The downside was hitting this bug.
This pretty much renders resume useless and I was about to go back to
2008.06 when the bug was updated to say it will be fixed in the first
update release and in the mean time there are binary packages. So
after creating a new boot enviroment so that I have an unpatched one
to switch to when the fix gets into the support repository I have
applied the patch.

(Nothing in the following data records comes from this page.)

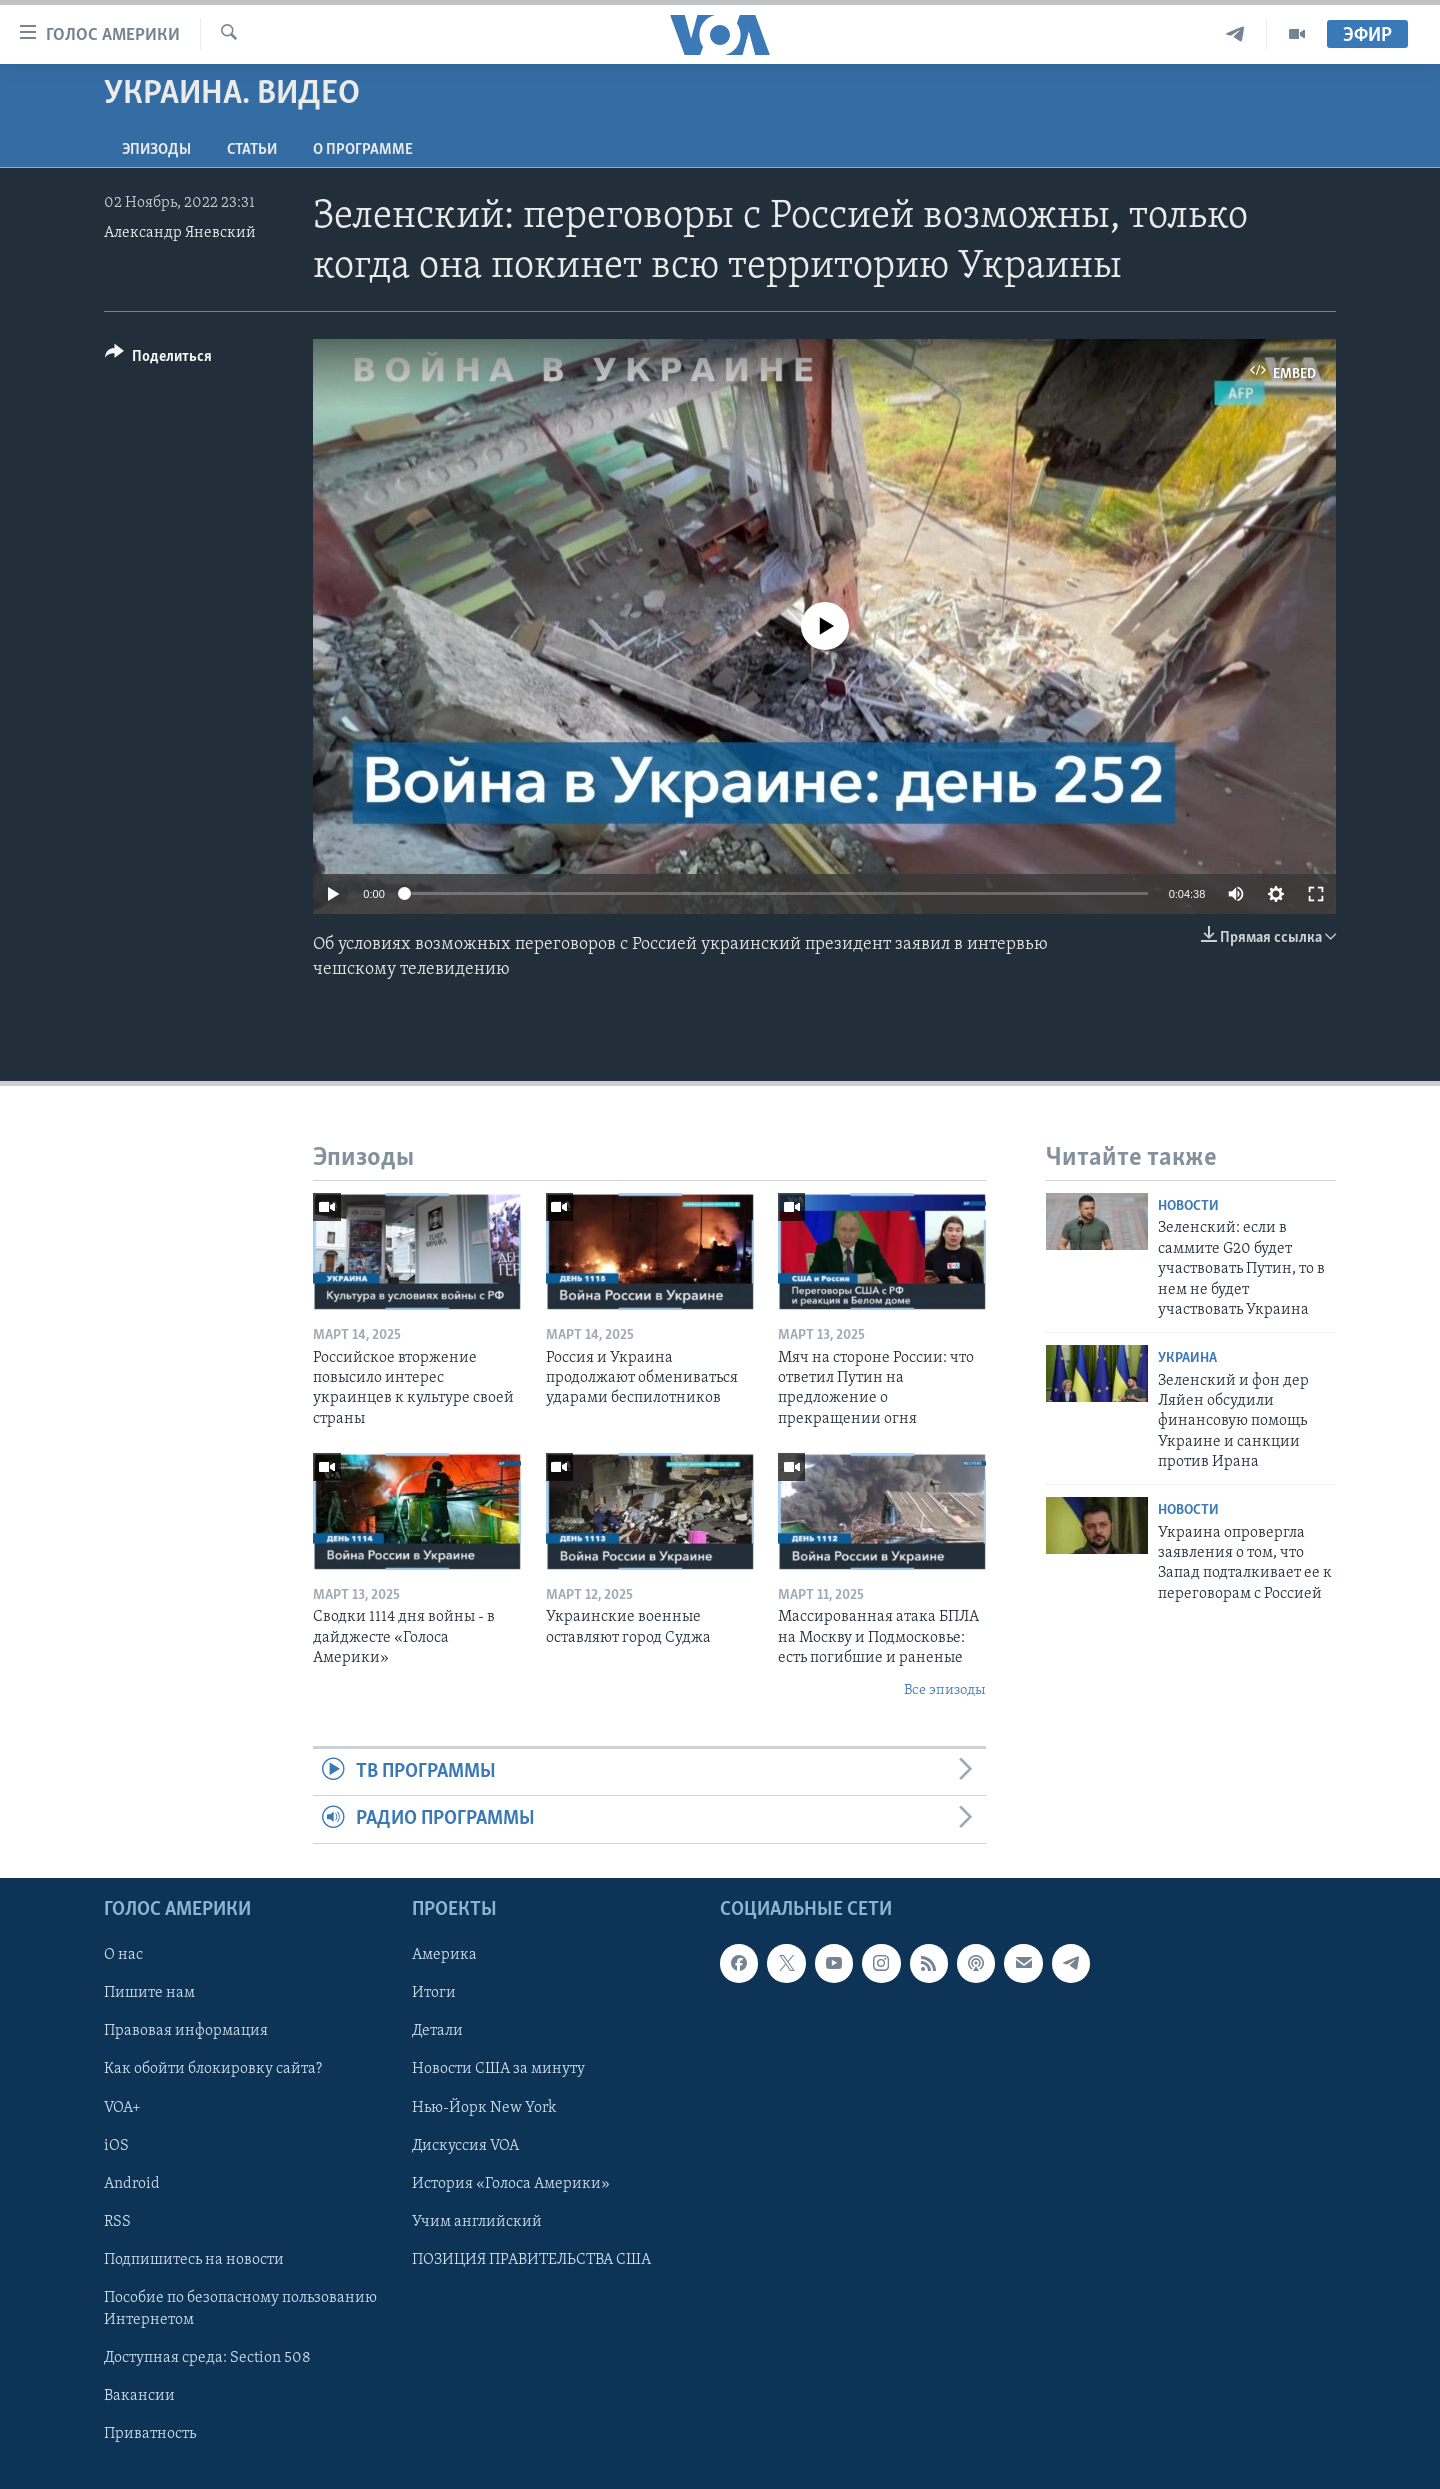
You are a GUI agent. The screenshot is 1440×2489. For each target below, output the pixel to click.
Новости (1188, 1206)
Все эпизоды (945, 1690)
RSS (117, 2221)
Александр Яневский (180, 233)
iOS (116, 2145)
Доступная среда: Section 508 (207, 2358)
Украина (1187, 1358)
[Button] (158, 359)
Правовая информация (186, 2031)
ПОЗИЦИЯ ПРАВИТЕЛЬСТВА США (531, 2259)
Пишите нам (149, 1993)
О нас (123, 1955)
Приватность (150, 2434)
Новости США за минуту (498, 2069)
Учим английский (477, 2221)
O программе (363, 150)
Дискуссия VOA (465, 2145)
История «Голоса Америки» (511, 2183)
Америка (444, 1955)
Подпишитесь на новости (194, 2259)
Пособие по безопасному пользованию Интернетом (240, 2308)
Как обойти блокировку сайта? (213, 2069)
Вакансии (139, 2396)
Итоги (434, 1993)
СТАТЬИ (252, 150)
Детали (437, 2031)
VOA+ (122, 2107)
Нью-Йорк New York (484, 2107)
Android (132, 2183)
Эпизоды (156, 150)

Seems to work which is very pleasing as it has not
taken me long to get used to the brightness buttons working.


Possibly the best shell programming mistake ever

June 5, 2009

A colleague, lets call him Lewis, just popped over with the most bizarrely behaving shell script I have seen.


The problem was that the script would hang while the automounter timed out an attempt to NFS mount a file system on the customer’s system.

I narrowed it down to something in a shell function that looked like this:



# Make a copy even if the destination already exists.
safe_copy()
{
typeset src=”$1″
typeset dst=”$2″
/* Nothing to copy */
if [ ! -f $src ] ; then
return
fi
if [ ! -h $src -a ! -h $dst -a ! -d $dst ] ; then
cp -p $src $dst || exit 1
fi
}


safe_copy was called with a file as the $1 and a file as $2.



I laughed when saw the problem. Funny how you can read something and miss such an obvious mistake!


Thankfully the script has quietly been fixed.